Sooner or later, you will most likely find yourself helping to move a Senior or you are that Senior. And this time, it seems like your best life is being left behind. More often than not, a Senior is moving because of a significant life event and unfortunately it is usually traumatic. It could be the death of a spouse, a fall or an illness that basically takes the life out of you. So, here you are, dealing with an unplanned, unwanted, distressful, painful and harrowing move with someone you love more than life itself.
This time, you are moving through grief or loss. This move will be different than any other move you’ve ever done before. Do you involve the Senior? Do you do everything without them? You want to toss every piece of junk they own because it would honestly be easier to just refurnish a new home for them, but there they are over your shoulder, reminding you of the memory that piece of junk has had on their life.
When dealing with death, how do you turn this negative life experience into something positive? In my experience, most woman are often more excited to “move on” than men are. We are still working with Seniors who grew up in that traditional home. The first home a woman moves into is the home after she is married. So, the first time she is ever on her own is either because her husband needs a higher level or care, or he has died. And while, everyone is mourning, it’s time to take a deep breath and celebrate the fact that this Senior is finally on her own! In a new home that she can decorate and make her absolute own! On the other hand, I have also found that moving on for a man can be much more difficult. While they usually aren’t too concerned about the set – up or décor of their new home, they are worried about how to use the washing machine because they have never washed their own clothes in their 88 years! It essentially is like dropping an eighteen-year-old off at college for the first time.
And while all of this is traumatic enough, we have not even touched on the emotional toll that this can take on Family. This usually isn’t considered because we’ve all moved, probably several times in life and we put on auto pilot and get it done. In this instance, you might find yourself arguing with your loved one or having them yell and scream at you. They might feel that you are taking away their independence and haven’t yet comprehended that you trying to help make the safest decision for them. This emotional exchange might last well past this move. You are now associated with the “taking away,” even though you had the best interest at heart. There is not harm in asking for help. Allowing a professional to be that buffer between you and your loved one and pushing the blame towards them.
A move is not always negative. A supportive environment such as a Senior Living Community or even the amenities of a 55+ Community allow a measure of stress to be removed from a Senior’s life allowing them to thrive in ways they didn’t expect. Additionally, a move to a home that has been adapted and modified to increase independence and safety gives Seniors a new lease on life.

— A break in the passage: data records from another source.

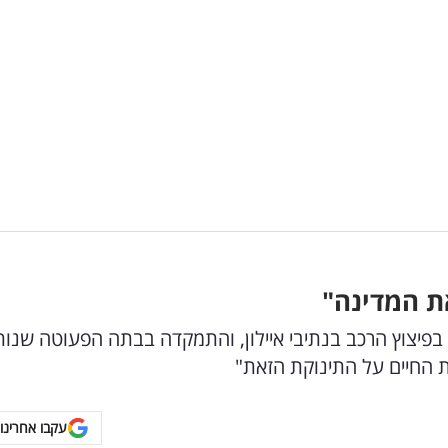
את המדינה"
פיצוץ הרכב בנתיבי איילון, והתמקדה בבתה הפעוטה שנו
 החיים על התינוקת הזאת"
עקבו אחרינו 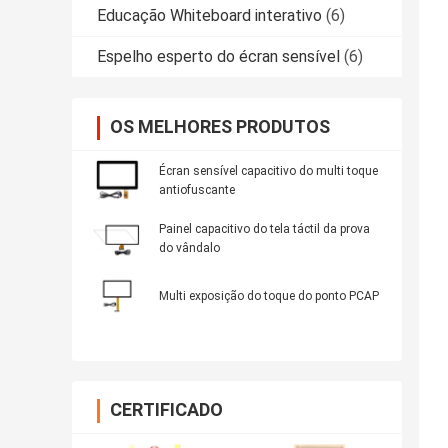
Educação Whiteboard interativo
(6)
Espelho esperto do écran sensível
(6)
OS MELHORES PRODUTOS
Écran sensível capacitivo do multi toque
antiofuscante
Painel capacitivo do tela táctil da prova
do vândalo
Multi exposição do toque do ponto PCAP
CERTIFICADO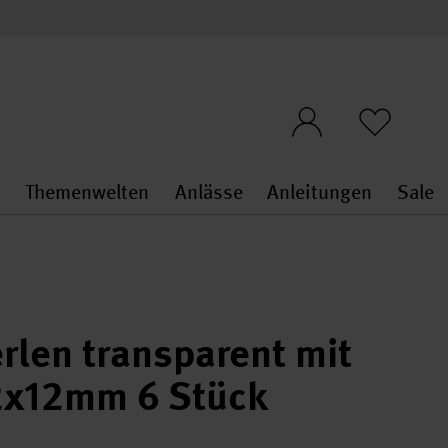
n
Themenwelten
Anlässe
Anleitungen
Sale
openMenu
penMenu
Stoffe & Sticken general.openMenu
Themenwelten general.openMen
Anlässe general.ope
Anleit
S
rlen transparent mit
2x12mm 6 Stück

Folks living with Dementia can be extremely overwhelmed in large environments and have decreased anxiety in smaller settings with less to navigate. While others with walkers and wheelchairs benefit from one level living, even surfaces, wide paths and entry ways created with equipment needs in mind.
Our homes become such a part of who we are making it hard to think that the physical environment we live in could actually be hindering us. Poorly lit areas, cluttered pathways, and the beautiful rugs accenting your home are an accident waiting to happen. Let’s not forget, bathrooms full of hazards and tight spaces that don’t allow for walkers, wheelchairs or a second person to assist a Senior.
According to the CDC, “Every 11 seconds, an older adult is treated in the emergency room for a fall; every 19 minutes, an older adult dies from a fall.” While there are many factors that contribute to falls, creating a safe environment can eliminate risk factors. Many Seniors decide to move to a safer environment for this reason.
Our team at The Senior SPACE acknowledges the loss that can come along with a move, but also want to celebrate this new phase of life for our Seniors! We want to turn this life transition into a positive and continue to make aging easy and fun! We created The Senior SPACE, Specialty Programs Aimed at Community Elders, to support and empower seniors and their families to foster independence, maintain quality of life and assist in life transitions.
Moving is a huge life transition! There are years and years of cards, photos, paperwork, clothing, etc. that have been piled up and stashed away. The “one day I’ll get to it” day has finally come, and it can be extremely overwhelming. Families are tasked with cleaning out a space filled with memories and on top of that have to coordinate everything involved in moving their loved one.
However, there is an easy solution to overcome this enormous undertaking! Allowing a third-party provider to assist in any move can be very beneficial. An impartial person or team has no emotional attachment to anything involved in the move and can take this daunting task off of your hands. From boxing everything up, moving furniture, disposing old furniture or household items and completely setting up and designing the new home can be done! And this may be the perfect time to let a team design and create a new space allowing for a real fresh start for your loved one. This once daunting task is now smooth and effortless for the families and loved ones.